- **What to do**
What is needed is an exact copy of the records, with the images left out.
___ Supplied data
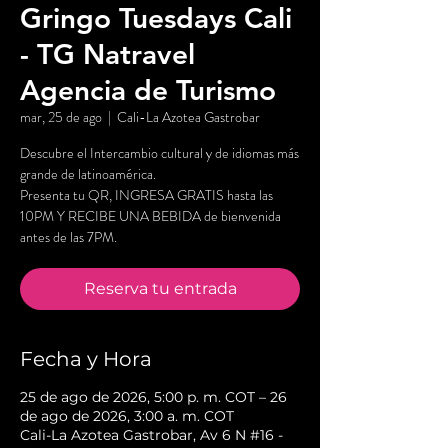
Gringo Tuesdays Cali
- TG Natravel
Agencia de Turismo
mar, 25 de ago
  |  
Cali-La Azotea Gastrobar
Descubre el Intercambio cultural y de idiomas más
grande de latinoamérica.
Presenta tu QR, INGRESA GRATIS hasta las
10PM Y RECIBE UNA BEBIDA de bienvenida
antes de las 7PM.
Reserva tu entrada
Fecha y Hora
25 de ago de 2026, 5:00 p. m. COT – 26
de ago de 2026, 3:00 a. m. COT
Cali-La Azotea Gastrobar, Av 6 N #16 -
______
- **Output of the task**
Gringo Tuesdays Cali
- TG Natravel
Agencia de Turismo
mar, 25 de ago
  |  
Cali-La Azotea Gastrobar
Descubre el Intercambio cultural y de idiomas más
grande de latinoamérica.
Presenta tu QR, INGRESA GRATIS hasta las
10PM Y RECIBE UNA BEBIDA de bienvenida
antes de las 7PM.
Reserva tu entrada
Fecha y Hora
25 de ago de 2026, 5:00 p. m. COT – 26
de ago de 2026, 3:00 a. m. COT
Cali-La Azotea Gastrobar, Av 6 N #16 -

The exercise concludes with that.